The UK Government announced on 27 May 2023 that it would agree to a temporary exclusion for Scotland’s DRS but crucially it would not include glass products. This would bring the scope of the DRS in line with the UK Government’s plans for England. The UK Government wants there to be “maximum alignment and interoperability between schemes” and stated that:

“The inclusion of glass would add cost and complexity to the schemes in particular to hospitality and retail sectors, as well as adding consumer inconvenience.”

After initially asking the UK Government to reconsider its decision, the Scottish Government announced that the DRS launch would be delayed until at least October 2025, which will align with the launch in the rest of the UK.

What does this tell us about the state of intergovernmental relations?

This dispute over the DRS is another sign of the tension between the UK Government and the devolved governments in Scotland and Wales. This is despite a new framework for intergovernmental relations being in place since January 2022.

The Scottish Government says that it followed the agreed process for requesting an exclusion through a common framework. Whilst this offers a route for the devolved governments to seek to exclude areas from the UK Internal Market Act, only the UK Ministers have the power to make exclusions.

This is the second time that the Scottish Government has not got the full exclusion it has asked for, after previously asking for a broad exclusion covering single-use plastic products but only getting a specific list instead.

The Welsh Government has raised concerns that additional processes are being added to seek an exclusion from the UK Internal Market Act outside the agreed Common Frameworks process.

What could this mean for Wales?

The Welsh Government has its own plans for a Deposit Return Scheme, but has been working with the UK Government and the Northern Ireland Executive to jointly launch schemes in 2025.

Unlike in those two nations, the Welsh Government wants the Welsh DRS to include glass.

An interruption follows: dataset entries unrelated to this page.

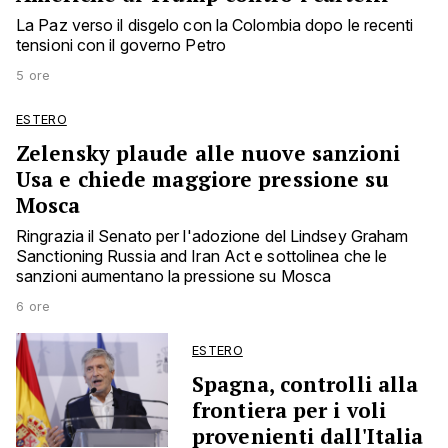
La Paz verso il disgelo con la Colombia dopo le recenti
tensioni con il governo Petro
5 ore
ESTERO
Zelensky plaude alle nuove sanzioni
Usa e chiede maggiore pressione su
Mosca
Ringrazia il Senato per l'adozione del Lindsey Graham
Sanctioning Russia and Iran Act e sottolinea che le
sanzioni aumentano la pressione su Mosca
6 ore
ESTERO
Spagna, controlli alla
frontiera per i voli
provenienti dall'Italia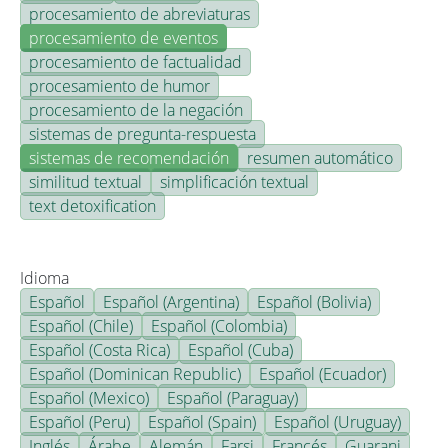
procesamiento de abreviaturas
procesamiento de eventos
procesamiento de factualidad
procesamiento de humor
procesamiento de la negación
sistemas de pregunta-respuesta
sistemas de recomendación
resumen automático
similitud textual
simplificación textual
text detoxification
Idioma
Español
Español (Argentina)
Español (Bolivia)
Español (Chile)
Español (Colombia)
Español (Costa Rica)
Español (Cuba)
Español (Dominican Republic)
Español (Ecuador)
Español (Mexico)
Español (Paraguay)
Español (Peru)
Español (Spain)
Español (Uruguay)
Inglés
Árabe
Alemán
Farsi
Francés
Guarani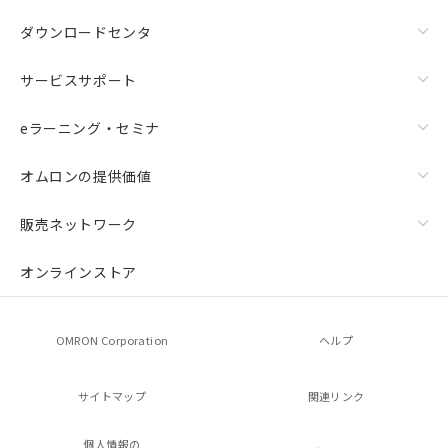
ダウンロードセンタ
サービスサポート
eラーニング・セミナ
オムロンの提供価値
販売ネットワーク
オンラインストア
OMRON Corporation
ヘルプ
サイトマップ
関連リンク
個人情報の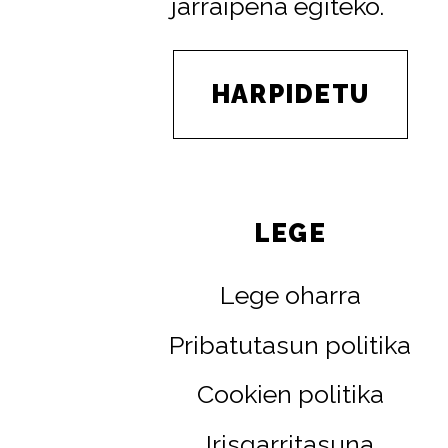
jarraipena egiteko.
HARPIDETU
LEGE
Lege oharra
Pribatutasun politika
Cookien politika
Irisgarritasuna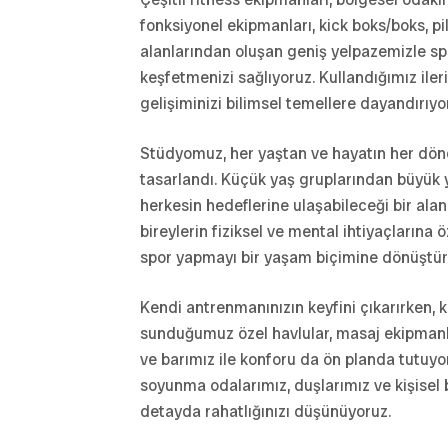
fonksiyonel ekipmanları, kick boks/boks, pi
alanlarından oluşan geniş yelpazemizle s
keşfetmenizi sağlıyoruz. Kullandığımız ileri
gelişiminizi bilimsel temellere dayandırıyo
Stüdyomuz, her yaştan ve hayatın her dön
tasarlandı. Küçük yaş gruplarından büyük 
herkesin hedeflerine ulaşabileceği bir ala
bireylerin fiziksel ve mental ihtiyaçlarına
spor yapmayı bir yaşam biçimine dönüştür
Kendi antrenmanınızın keyfini çıkarırken, ki
sunduğumuz özel havlular, masaj ekipmanla
ve barımız ile konforu da ön planda tutuyo
soyunma odalarımız, duşlarımız ve kişisel 
detayda rahatlığınızı düşünüyoruz.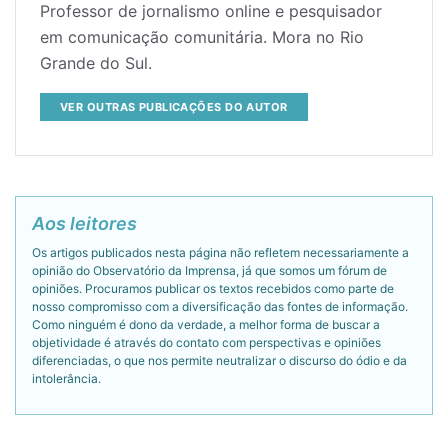
Professor de jornalismo online e pesquisador
em comunicação comunitária. Mora no Rio
Grande do Sul.
VER OUTRAS PUBLICAÇÕES DO AUTOR
Aos leitores
Os artigos publicados nesta página não refletem necessariamente a
opinião do Observatório da Imprensa, já que somos um fórum de
opiniões. Procuramos publicar os textos recebidos como parte de
nosso compromisso com a diversificação das fontes de informação.
Como ninguém é dono da verdade, a melhor forma de buscar a
objetividade é através do contato com perspectivas e opiniões
diferenciadas, o que nos permite neutralizar o discurso do ódio e da
intolerância.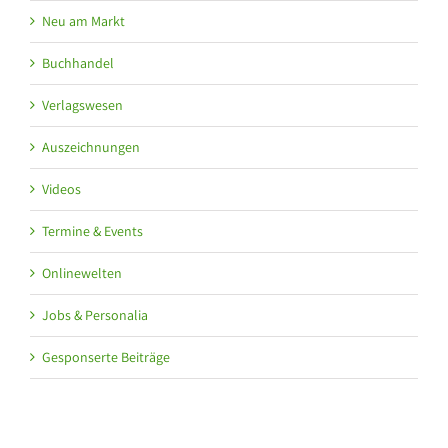
Neu am Markt
Buchhandel
Verlagswesen
Auszeichnungen
Videos
Termine & Events
Onlinewelten
Jobs & Personalia
Gesponserte Beiträge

This means it is likely to face the same challenges as the Scottish Government unless an exclusion including glass is agreed.

The UK Government has said that it will continue to work closely with the Welsh Government to ensure that there is “full interoperability” between the schemes including with the materials that are in scope.

The First Minister, Mark Drakeford MS, has said that the Welsh Government will be considering the implications of the UK Government’s decision for the Welsh DRS. In response to Glenn Campbell, BBC Scotland’s political editor, the First Minister said:

“At the moment glass is in our [the Welsh Government’s] scheme and that’s the way we expect it to stay. […] I would dispute the use of the Internal Market Act for these purposes and if they were to invoke it, there would be very serious questions for the UK Government.”

The Minister for Climate Change, Julie James MS, has said the Welsh Government will continue to work on introducing its scheme, including glass, and will continue to pursue the intergovernmental mechanisms available to put its case forward.

What happens next?

Now that the Scottish Government has confirmed that the launch of its DRS will be delayed until 2025, businesses have said they will be seeking compensation for the investments they have made to prepare for the Scheme.

The Welsh Government has said that its plans to include glass in its DRS have not changed as a result of the UK Government’s decision. If the Welsh Government chooses to proceed with glass in its DRS, it is likely to continue the sense of uncertainty about the practical impact of the UK Internal Market Act on Welsh law.